As U.S. secretary of state, Hillary Clinton discussed “sensitive but unclassified” information through her private email account on the security situation in Benghazi during the 2011 upheaval in Libya, The New York Times (NYT) reveals.
NYT’s Michael Schmidt was able to review a trove of Benghazi-related emails submitted to the House Benghazi Select Committee, which shows that Clinton discussed information that contradicted the Obama administration’s narrative in 2012 about what triggered the attack in Benghazi on September 11 of that year.
Furthermore, the emails reveal that Libyan Ambassador Chris Stevens expressed concerns over the deteriorating security conditions in Libya 18 months before the terrorist attack on the U.S. outposts that killed him, Foreign Service Officer Sean Smith, and former Navy SEALs Tyrone Woods and Glen Doherty.
Schmidt, who first revealed the existence of Clinton’s private email account, writes:
Mrs. Clinton’s emails show that she had a special type of government information known as “sensitive but unclassified,” or “SBU,” in her account. That information included the whereabouts and travel plans of American officials in Libya as security there deteriorated during the uprising against the leadership of Col. Muammar el-Qaddafi in 2011.

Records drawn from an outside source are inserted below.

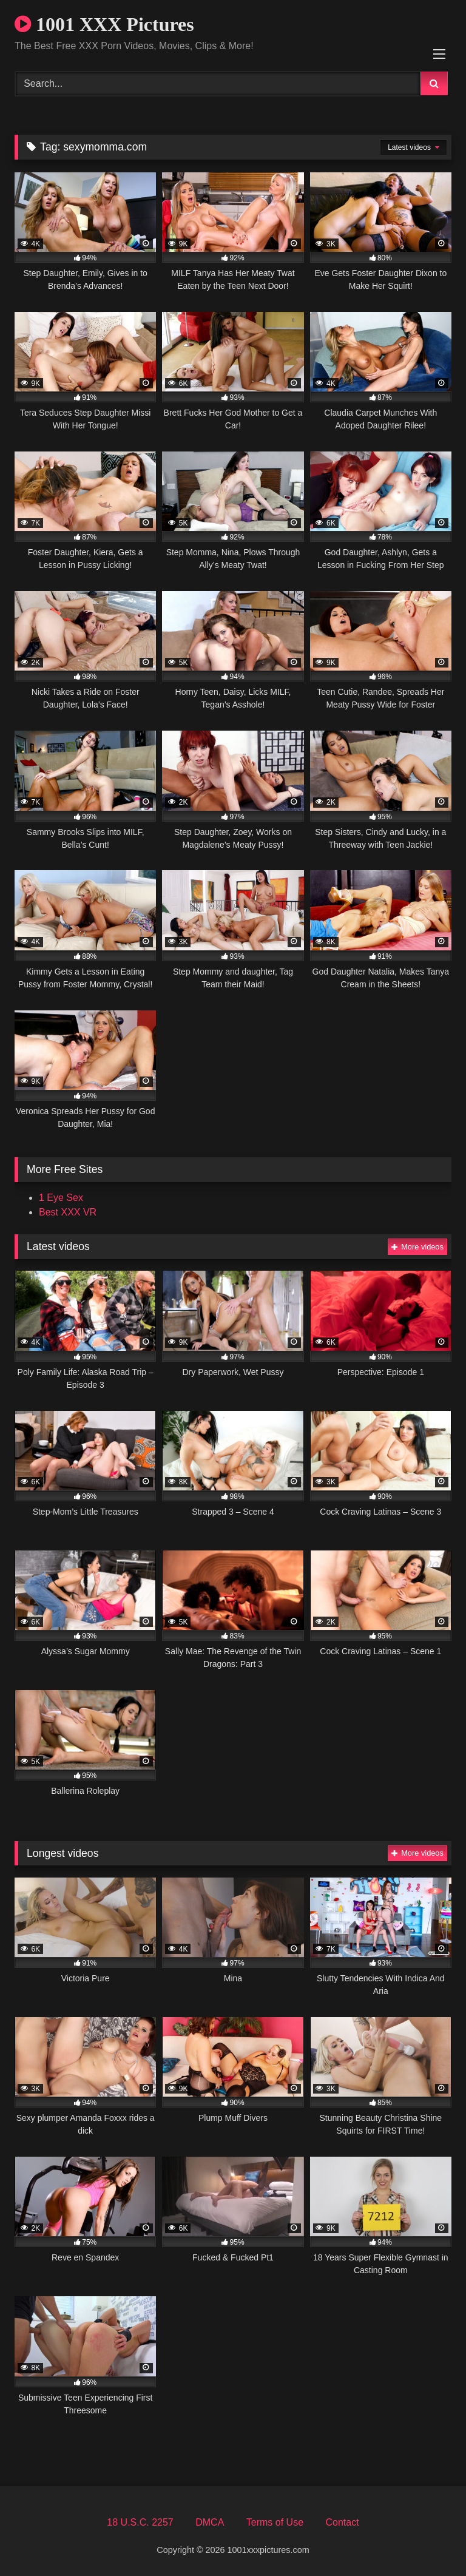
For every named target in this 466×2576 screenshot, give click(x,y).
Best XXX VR (67, 1212)
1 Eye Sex (61, 1197)
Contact (342, 2522)
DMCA (209, 2522)
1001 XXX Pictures (104, 24)
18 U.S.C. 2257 (140, 2522)
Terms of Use (274, 2522)
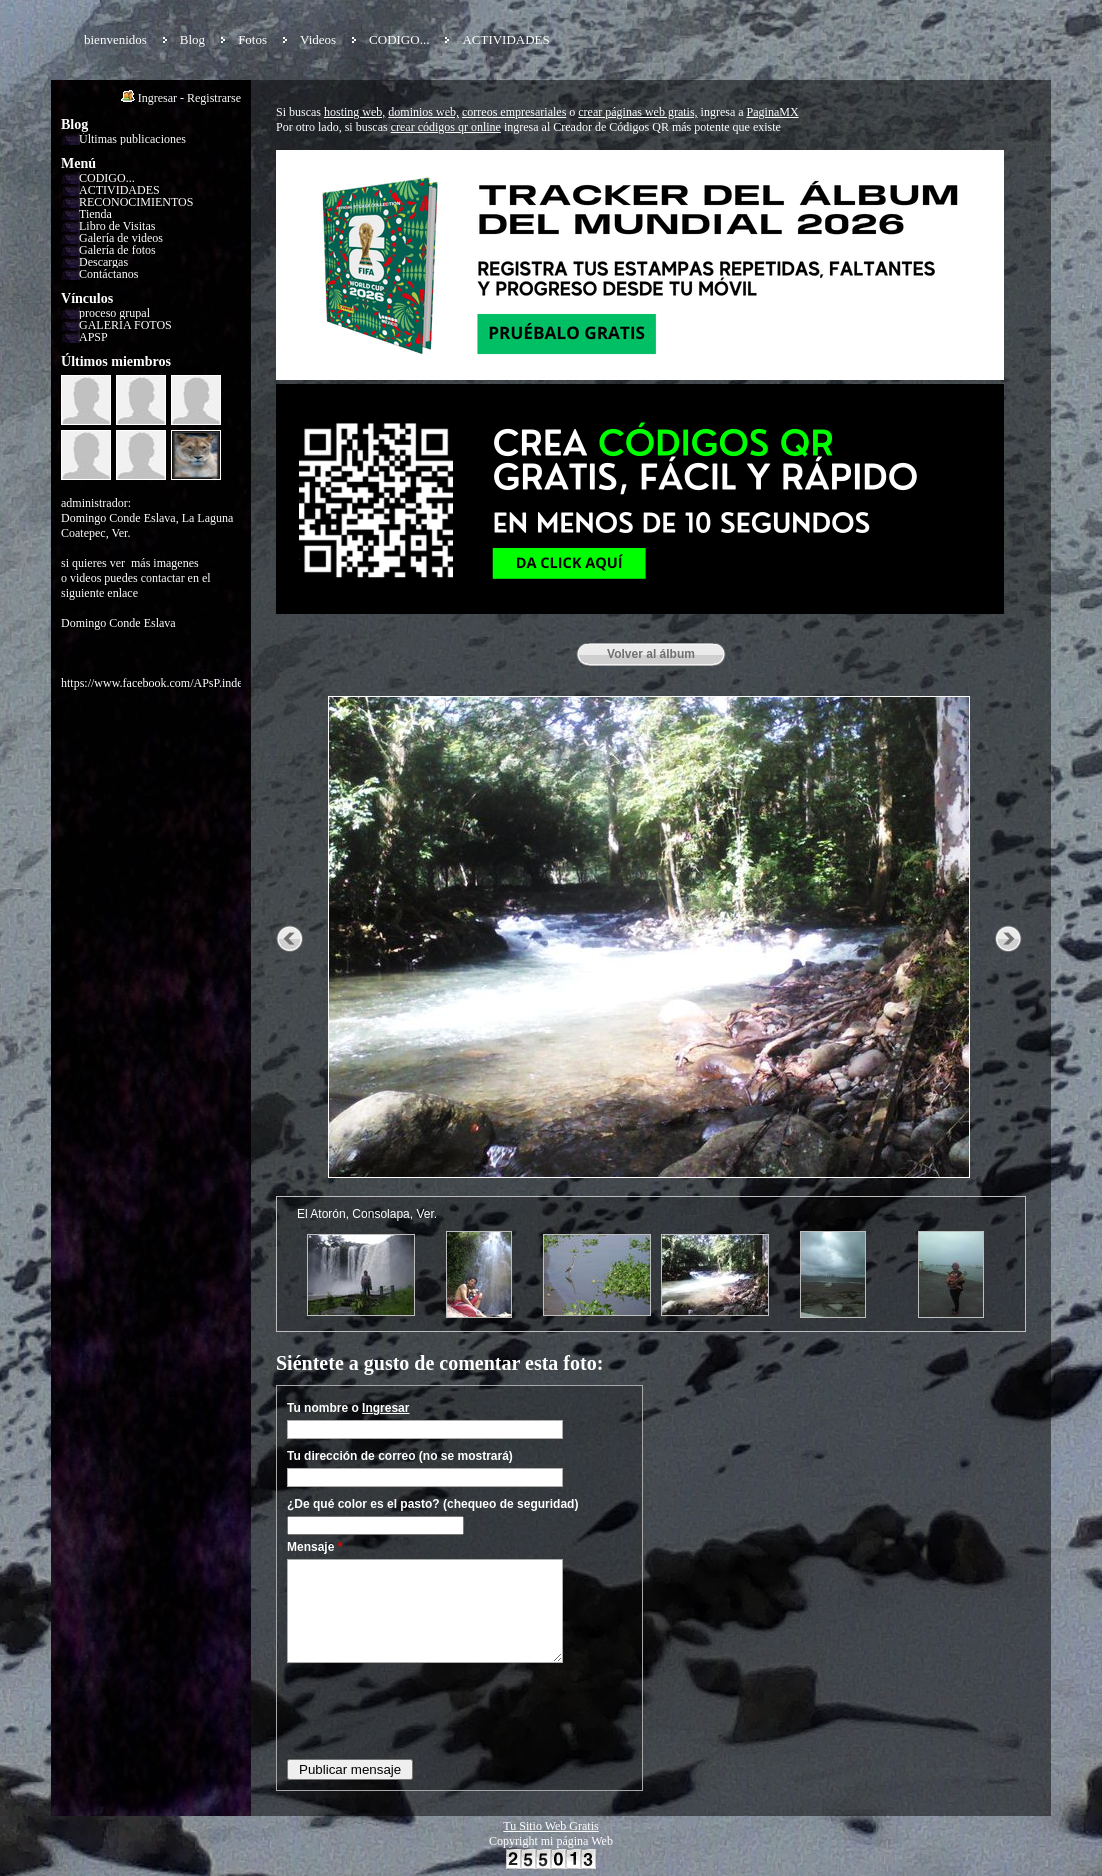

“Nearly a year and a half before the attacks in Benghazi, Mr. Stevens, then an American envoy to the rebels, considered leaving Benghazi, citing deteriorating security, according to an email to Mrs. Clinton marked ‘SBU,’” he adds.
It remains uncertain whether Clinton took any security precautions to protect the private email server she used as secretary of state, which experts say is less secure than the one used by the State Department.
Schmidt reports that Clinton also forwarded emails to Jake Sullivan, her foreign policy adviser, containing memos from Sidney Blumenthal, a former Clinton aide and political ally.
Sullivan would then disseminate those memos to other senior State Department officials, reportedly, without telling them the memos were from Blumenthal.
In a memo sent to Clinton the day after the September 11, 2012, attack on the American compound in Benghazi, Blumenthal, who was subpoenaed by the Benghazi panel earlier this week, attributed the attack to an anti-Islam YouTube video, an allegation that was debunked by a memo he sent the following day.
The Times article states:
Citing “sensitive sources” in Libya, the memo provided extensive detail about the episode, saying that the siege had been set off by members of Ansar al-Shariah, the Libyan terrorist group. Those militants had ties to Al Qaeda, had planned the attacks for a month and had used a nearby protest as cover for the siege, the memo said. “We should get this around asap,” Mrs. Clinton said in an email to Mr. Sullivan. “Will do,” he responded.
That information contradicted the Obama administration’s narrative at the time about what had spawned the attacks. Republicans have said the administration misled the country about the attacks because it did not want to undermine the notion that President Obama, who was up for re-election, was winning the war on terrorism.